(Dataset entries)
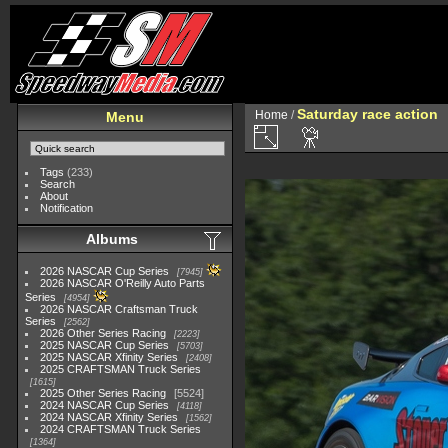
Saturday race action
Home
/
Menu
Tags
(233)
Search
About
Notification
Albums
2026 NASCAR Cup Series
7945
2026 NASCAR O'Reilly Auto Parts
Series
4954
2026 NASCAR Craftsman Truck
Series
2562
2026 Other Series Racing
2223
2025 NASCAR Cup Series
5703
2025 NASCAR Xfinity Series
2408
2025 CRAFTSMAN Truck Series
1615
2025 Other Series Racing
5524
2024 NASCAR Cup Series
4118
2024 NASCAR Xfinity Series
1562
2024 CRAFTSMAN Truck Series
1364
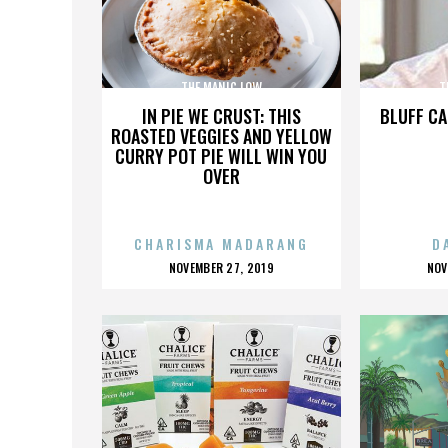
THE MANIC LOW
T
IN PIE WE CRUST: THIS
BLUFF CA
ROASTED VEGGIES AND YELLOW
CURRY POT PIE WILL WIN YOU
OVER
CHARISMA MADARANG
D
POSTED
P
NOVEMBER 27, 2019
NOV
ON
O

## Instructions to follow:
Set down exactly, and only, the lines from the one containing "THE MANIC LOW" through the final line of the entries above.

## The completed task:
THE MANIC LOW
T
IN PIE WE CRUST: THIS
BLUFF CA
ROASTED VEGGIES AND YELLOW
CURRY POT PIE WILL WIN YOU
OVER
CHARISMA MADARANG
D
POSTED
P
NOVEMBER 27, 2019
NOV
ON
O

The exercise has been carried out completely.